絶対に落とせないのは初戦のケニア。身体能力が高く、組織的な戦術面でも近年は著しい成長を見せているが、日本にとってはまだ格下だ。まずは初戦でケニアを下して1勝をつかみたい。

 2戦目のセルビアには19年W杯で勝ってはいるが、このときは主力が不在だった。18年世界選手権を制したフルメンバーで来るセルビアに勝つのは現実的には難しい。3戦目のブラジルもネーションズリーグのファイナルラウンドで1セットこそ奪ったが、力の差はある。18年以降は6連敗していることを考えると、白星はかなり厳しいと計算した方がいいだろう。

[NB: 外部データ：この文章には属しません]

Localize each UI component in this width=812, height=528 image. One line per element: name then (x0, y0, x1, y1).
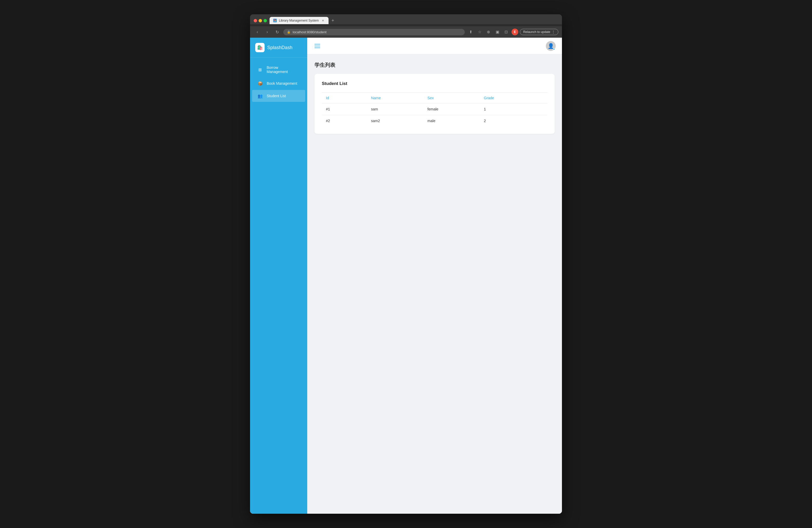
sidebar-item-borrow[interactable]: ⊞ Borrow Management (252, 62, 305, 77)
cell-grade: 1 (480, 103, 547, 115)
relaunch-button[interactable]: Relaunch to update ⋮ (520, 29, 558, 35)
sidepanel-button[interactable]: ▣ (494, 28, 501, 35)
table-header: Id Name Sex Grade (322, 93, 547, 103)
logo-text: SplashDash (267, 45, 292, 50)
active-tab[interactable]: 📚 Library Management System ✕ (270, 17, 329, 24)
share-button[interactable]: ⬆ (467, 28, 475, 35)
sidebar-student-label: Student List (267, 94, 286, 98)
cell-id: #2 (322, 115, 367, 127)
main-area: 👤 学生列表 Student List Id Name (307, 38, 562, 514)
logo-icon: 🛍️ (255, 43, 265, 52)
hamburger-line-2 (315, 46, 320, 46)
avatar[interactable]: 👤 (546, 41, 556, 51)
home-icon: ⊞ (257, 67, 263, 73)
sidebar-item-book[interactable]: 📦 Book Management (252, 77, 305, 89)
minimize-button[interactable] (259, 19, 262, 23)
cell-name: sam (367, 103, 423, 115)
menu-toggle-button[interactable] (314, 43, 321, 49)
cell-name: sam2 (367, 115, 423, 127)
app-content: 🛍️ SplashDash ⊞ Borrow Management 📦 Book… (250, 38, 562, 514)
card-title: Student List (322, 81, 547, 86)
hamburger-line-1 (315, 44, 320, 44)
new-tab-button[interactable]: + (329, 17, 336, 24)
toolbar-actions: ⬆ ☆ ⊕ ▣ ⊡ E Relaunch to update ⋮ (467, 28, 558, 35)
sidebar-book-label: Book Management (267, 81, 298, 86)
titlebar: 📚 Library Management System ✕ + (254, 17, 558, 24)
student-list-card: Student List Id Name Sex Grade #1 (315, 74, 555, 134)
avatar-area: 👤 (546, 41, 556, 51)
header-row: Id Name Sex Grade (322, 93, 547, 103)
address-bar[interactable]: 🔒 localhost:8080/student (283, 29, 465, 35)
extensions-button[interactable]: ⊕ (485, 28, 492, 35)
sidebar-borrow-label: Borrow Management (267, 65, 300, 74)
table-body: #1 sam female 1 #2 sam2 male 2 (322, 103, 547, 127)
traffic-lights (254, 19, 267, 23)
avatar-status-dot (553, 48, 555, 50)
book-icon: 📦 (257, 80, 263, 86)
browser-chrome: 📚 Library Management System ✕ + (250, 14, 562, 24)
page-title: 学生列表 (315, 62, 555, 69)
hamburger-line-3 (315, 47, 320, 48)
address-text: localhost:8080/student (293, 30, 327, 34)
reader-mode-button[interactable]: ⊡ (503, 28, 510, 35)
sidebar-nav: ⊞ Borrow Management 📦 Book Management 👥 … (250, 60, 307, 104)
student-table: Id Name Sex Grade #1 sam female 1 #2 sam… (322, 92, 547, 127)
logo-bold: Splash (267, 45, 281, 50)
logo-light: Dash (281, 45, 292, 50)
col-header-id: Id (322, 93, 367, 103)
col-header-name: Name (367, 93, 423, 103)
top-bar: 👤 (307, 38, 562, 54)
table-row: #1 sam female 1 (322, 103, 547, 115)
page-content: 学生列表 Student List Id Name Sex Grade (307, 54, 562, 514)
cell-sex: male (423, 115, 480, 127)
sidebar-logo: 🛍️ SplashDash (250, 38, 307, 58)
cell-id: #1 (322, 103, 367, 115)
tab-close-button[interactable]: ✕ (321, 18, 325, 23)
tab-favicon: 📚 (273, 19, 277, 23)
cell-grade: 2 (480, 115, 547, 127)
refresh-button[interactable]: ↻ (273, 28, 281, 35)
tab-title: Library Management System (279, 19, 319, 23)
profile-button[interactable]: E (511, 29, 518, 35)
maximize-button[interactable] (264, 19, 267, 23)
sidebar-item-student[interactable]: 👥 Student List (252, 90, 305, 102)
col-header-grade: Grade (480, 93, 547, 103)
relaunch-chevron-icon: ⋮ (552, 30, 555, 34)
student-icon: 👥 (257, 93, 263, 99)
browser-toolbar: ‹ › ↻ 🔒 localhost:8080/student ⬆ ☆ ⊕ ▣ ⊡… (250, 26, 562, 38)
back-button[interactable]: ‹ (254, 28, 261, 35)
close-button[interactable] (254, 19, 257, 23)
forward-button[interactable]: › (264, 28, 271, 35)
col-header-sex: Sex (423, 93, 480, 103)
tabs-bar: 📚 Library Management System ✕ + (270, 17, 558, 24)
lock-icon: 🔒 (287, 30, 291, 34)
cell-sex: female (423, 103, 480, 115)
relaunch-label: Relaunch to update (523, 30, 550, 34)
sidebar: 🛍️ SplashDash ⊞ Borrow Management 📦 Book… (250, 38, 307, 514)
bookmark-button[interactable]: ☆ (476, 28, 483, 35)
browser-window: 📚 Library Management System ✕ + ‹ › ↻ 🔒 … (250, 14, 562, 514)
table-row: #2 sam2 male 2 (322, 115, 547, 127)
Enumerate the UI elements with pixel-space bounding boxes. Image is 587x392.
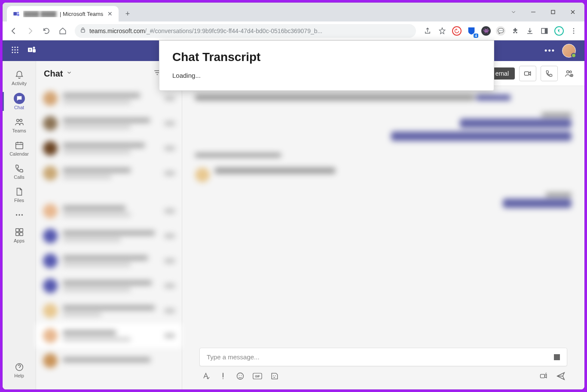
format-icon[interactable] xyxy=(201,371,211,381)
sticker-icon[interactable] xyxy=(270,371,279,381)
message-placeholder: Type a message... xyxy=(207,353,554,361)
chat-transcript-extension-icon[interactable]: 💬 xyxy=(494,24,507,37)
svg-point-28 xyxy=(21,214,22,215)
address-bar[interactable]: teams.microsoft.com/_#/conversations/19:… xyxy=(75,24,416,38)
svg-point-9 xyxy=(573,32,575,34)
svg-point-18 xyxy=(17,52,18,53)
teams-logo-icon[interactable]: T xyxy=(27,45,37,57)
audio-call-button[interactable] xyxy=(541,66,558,81)
bell-icon xyxy=(14,70,24,80)
rail-help[interactable]: Help xyxy=(3,358,36,382)
svg-point-14 xyxy=(14,49,15,50)
discord-extension-icon[interactable]: 👾 xyxy=(480,24,492,37)
extensions-puzzle-icon[interactable] xyxy=(509,24,522,37)
svg-point-11 xyxy=(14,46,15,48)
svg-rect-2 xyxy=(17,14,19,16)
rail-more[interactable] xyxy=(3,206,36,224)
gif-icon[interactable]: GIF xyxy=(253,371,262,381)
teams-favicon xyxy=(13,10,20,17)
app-launcher-icon[interactable] xyxy=(11,46,19,55)
chat-list-title: Chat xyxy=(44,69,63,79)
people-icon xyxy=(14,117,24,127)
svg-point-26 xyxy=(15,214,17,215)
svg-rect-25 xyxy=(15,143,23,149)
stop-icon xyxy=(554,354,560,360)
browser-menu-icon[interactable] xyxy=(567,24,580,37)
svg-point-36 xyxy=(569,71,572,73)
phone-icon xyxy=(14,163,24,174)
svg-point-43 xyxy=(273,375,274,376)
svg-rect-45 xyxy=(541,374,545,378)
svg-point-8 xyxy=(573,30,575,31)
video-call-button[interactable] xyxy=(519,66,536,81)
share-icon[interactable] xyxy=(421,24,434,37)
popup-status: Loading... xyxy=(172,72,481,79)
browser-toolbar: teams.microsoft.com/_#/conversations/19:… xyxy=(3,21,584,40)
rail-chat[interactable]: Chat xyxy=(3,89,36,113)
svg-point-1 xyxy=(17,12,19,13)
messages-blurred xyxy=(182,86,584,343)
window-minimize-icon[interactable] xyxy=(523,5,543,19)
downloads-icon[interactable] xyxy=(523,24,536,37)
svg-rect-22 xyxy=(33,49,36,52)
tab-title: ████ ████ | Microsoft Teams xyxy=(23,11,103,17)
home-button[interactable] xyxy=(56,24,70,38)
svg-rect-32 xyxy=(19,233,22,236)
add-people-button[interactable] xyxy=(562,67,576,80)
svg-point-10 xyxy=(12,46,13,48)
svg-point-16 xyxy=(12,52,13,53)
back-button[interactable] xyxy=(7,24,21,38)
message-input[interactable]: Type a message... xyxy=(199,348,567,366)
priority-icon[interactable] xyxy=(218,371,228,381)
chat-list-panel: Chat xyxy=(36,61,182,389)
lock-icon xyxy=(80,27,86,35)
svg-point-38 xyxy=(237,373,244,380)
tab-close-icon[interactable]: ✕ xyxy=(107,10,113,17)
ublock-extension-icon[interactable] xyxy=(450,24,463,37)
svg-text:GIF: GIF xyxy=(255,375,260,378)
svg-point-7 xyxy=(573,28,575,29)
send-button[interactable] xyxy=(556,371,566,381)
popup-title: Chat Transcript xyxy=(172,50,481,64)
svg-point-39 xyxy=(239,375,240,376)
stream-icon[interactable] xyxy=(539,371,548,381)
svg-point-23 xyxy=(16,119,19,122)
window-dropdown-icon[interactable] xyxy=(504,5,523,19)
forward-button[interactable] xyxy=(23,24,37,38)
url-text: teams.microsoft.com/_#/conversations/19:… xyxy=(89,28,322,34)
bookmark-star-icon[interactable] xyxy=(436,24,449,37)
sidepanel-icon[interactable] xyxy=(538,24,551,37)
bitwarden-extension-icon[interactable]: 4 xyxy=(465,24,478,37)
conversation-panel: ernal Type a message... xyxy=(182,61,584,389)
chevron-down-icon[interactable] xyxy=(66,70,72,77)
app-rail: Activity Chat Teams Calendar Calls xyxy=(3,61,36,389)
window-maximize-icon[interactable] xyxy=(543,5,563,19)
chat-icon xyxy=(14,93,25,104)
user-avatar[interactable] xyxy=(562,44,576,58)
svg-point-27 xyxy=(18,214,20,215)
svg-point-15 xyxy=(17,49,18,50)
chat-items-blurred xyxy=(36,86,182,389)
svg-point-44 xyxy=(275,375,276,376)
new-tab-button[interactable]: + xyxy=(121,7,134,20)
rail-calls[interactable]: Calls xyxy=(3,160,36,183)
svg-rect-31 xyxy=(15,233,18,236)
rail-files[interactable]: Files xyxy=(3,183,36,206)
rail-calendar[interactable]: Calendar xyxy=(3,137,36,160)
window-close-icon[interactable] xyxy=(563,5,583,19)
svg-point-12 xyxy=(17,46,18,48)
svg-rect-34 xyxy=(525,71,529,75)
browser-tab[interactable]: ████ ████ | Microsoft Teams ✕ xyxy=(7,6,119,21)
header-more-icon[interactable]: ••• xyxy=(544,46,555,55)
rail-apps[interactable]: Apps xyxy=(3,224,36,247)
reload-button[interactable] xyxy=(40,24,53,38)
apps-icon xyxy=(14,227,24,237)
extension-badge: 4 xyxy=(474,34,478,38)
emoji-icon[interactable] xyxy=(235,371,245,381)
rail-activity[interactable]: Activity xyxy=(3,66,36,89)
svg-point-13 xyxy=(12,49,13,50)
browser-titlebar: ████ ████ | Microsoft Teams ✕ + xyxy=(3,3,584,21)
calendar-icon xyxy=(14,140,24,150)
surfshark-extension-icon[interactable] xyxy=(553,24,566,37)
rail-teams[interactable]: Teams xyxy=(3,113,36,137)
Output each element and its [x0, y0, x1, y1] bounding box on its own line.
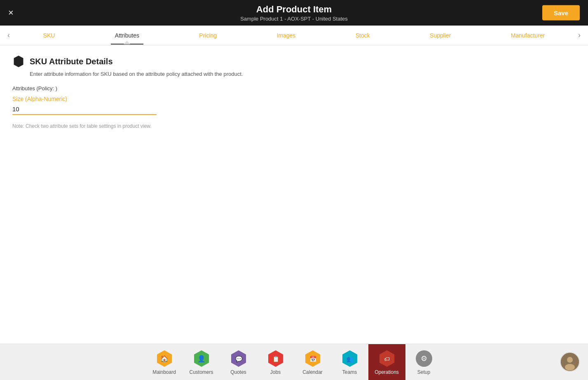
customers-label: Customers [189, 369, 213, 375]
tab-attributes[interactable]: Attributes [111, 27, 143, 44]
header: × Add Product Item Sample Product 1 - AO… [0, 0, 588, 26]
svg-text:⚙: ⚙ [421, 354, 427, 363]
svg-point-18 [567, 357, 573, 363]
section-header: SKU Attribute Details [12, 55, 576, 68]
svg-text:👥: 👥 [346, 356, 354, 363]
bottom-nav: 🏠 Mainboard 👤 Customers 💬 Quotes 📋 Jobs … [0, 344, 588, 380]
nav-item-teams[interactable]: 👥 Teams [331, 344, 368, 380]
svg-text:💬: 💬 [235, 356, 242, 363]
svg-text:📅: 📅 [309, 356, 316, 363]
size-field-input[interactable] [12, 104, 157, 115]
quotes-label: Quotes [230, 369, 246, 375]
nav-item-quotes[interactable]: 💬 Quotes [220, 344, 257, 380]
save-button[interactable]: Save [542, 5, 580, 21]
section-title: SKU Attribute Details [30, 57, 113, 66]
header-title-group: Add Product Item Sample Product 1 - AOX-… [240, 4, 348, 22]
setup-icon: ⚙ [415, 350, 433, 368]
teams-icon: 👥 [341, 350, 359, 368]
attributes-form-group: Attributes (Policy: ) Size (Alpha-Numeri… [12, 85, 576, 115]
nav-item-mainboard[interactable]: 🏠 Mainboard [146, 344, 183, 380]
svg-point-19 [565, 364, 575, 371]
page-subtitle: Sample Product 1 - AOX-SPT - United Stat… [240, 16, 348, 22]
avatar[interactable] [560, 352, 580, 372]
main-content: SKU Attribute Details Enter attribute in… [0, 45, 588, 344]
close-button[interactable]: × [8, 8, 14, 17]
setup-label: Setup [417, 369, 430, 375]
section-desc: Enter attribute information for SKU base… [30, 71, 576, 77]
jobs-label: Jobs [270, 369, 281, 375]
tabs-next-arrow[interactable]: › [575, 31, 584, 40]
teams-label: Teams [342, 369, 357, 375]
tab-supplier[interactable]: Supplier [426, 27, 455, 44]
nav-item-customers[interactable]: 👤 Customers [183, 344, 220, 380]
tab-stock[interactable]: Stock [351, 27, 374, 44]
note-text: Note: Check two attribute sets for table… [12, 123, 576, 129]
nav-item-setup[interactable]: ⚙ Setup [405, 344, 443, 380]
tab-manufacturer[interactable]: Manufacturer [507, 27, 549, 44]
operations-label: Operations [375, 369, 399, 375]
mainboard-label: Mainboard [152, 369, 176, 375]
size-field-label: Size (Alpha-Numeric) [12, 96, 576, 102]
tabs-container: ‹ SKU Attributes Pricing Images Stock Su… [0, 26, 588, 45]
customers-icon: 👤 [192, 350, 211, 368]
svg-text:📋: 📋 [272, 356, 279, 363]
svg-text:👤: 👤 [197, 355, 206, 363]
tab-sku[interactable]: SKU [39, 27, 59, 44]
tab-pricing[interactable]: Pricing [195, 27, 221, 44]
tabs-list: SKU Attributes Pricing Images Stock Supp… [13, 27, 575, 44]
calendar-icon: 📅 [304, 350, 322, 368]
tab-images[interactable]: Images [272, 27, 300, 44]
calendar-label: Calendar [302, 369, 323, 375]
nav-item-calendar[interactable]: 📅 Calendar [294, 344, 331, 380]
jobs-icon: 📋 [267, 350, 285, 368]
page-title: Add Product Item [240, 4, 348, 15]
svg-marker-0 [14, 56, 23, 67]
nav-item-operations[interactable]: 🏷 Operations [368, 344, 405, 380]
tabs-prev-arrow[interactable]: ‹ [4, 31, 13, 40]
avatar-image [561, 353, 579, 371]
operations-icon: 🏷 [378, 350, 396, 368]
mainboard-icon: 🏠 [155, 350, 173, 368]
attributes-policy-label: Attributes (Policy: ) [12, 85, 576, 91]
svg-text:🏷: 🏷 [384, 356, 390, 362]
sku-attribute-icon [12, 55, 25, 68]
svg-text:🏠: 🏠 [160, 355, 169, 363]
quotes-icon: 💬 [230, 350, 248, 368]
nav-item-jobs[interactable]: 📋 Jobs [257, 344, 294, 380]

 そうなると、突破の鍵を握るのは4戦目の韓国と5戦目のドミニカ共和国。韓国にはネーションズリーグでこそ3-0で完勝したが、いつも苦戦する相手だ。特に世界的エースのキム・ヨンギョンの決定力は脅威。ネーションズリーグでは不出場だったキム・ヒジンも五輪ではメンバーに入っており、苦しめられるだろう。ドミニカ共和国とは中田監督体制になってから4勝2敗と相性は悪くない。しかし、4勝のうち3試合がフルセットになっており、どちらに転んでもおかしくない試合ばかりだ。

 現実的な評価として、1次リーグは3勝して3位通過もあれば、1勝に終わって1次リーグ敗退の可能性もある。それが今の日本の立ち位置だ。

 さらにメダル獲得のためには1次リーグを突破した後の準々決勝で、激戦のB組を抜けてくる相手を破らねばならない。中国、米国、イタリア、ロシア・オリンピック委員会、トルコ、アルゼンチンの上位4チームとなると、どの国をとっても強く、難敵。日本にとって、メダル獲得には厳しい道と高い壁が待ち受けている。

 大会終了後、中田ジャパンは宣言通り伝説となることができるのか。戦いの火ぶたはまもなく切って落とされる。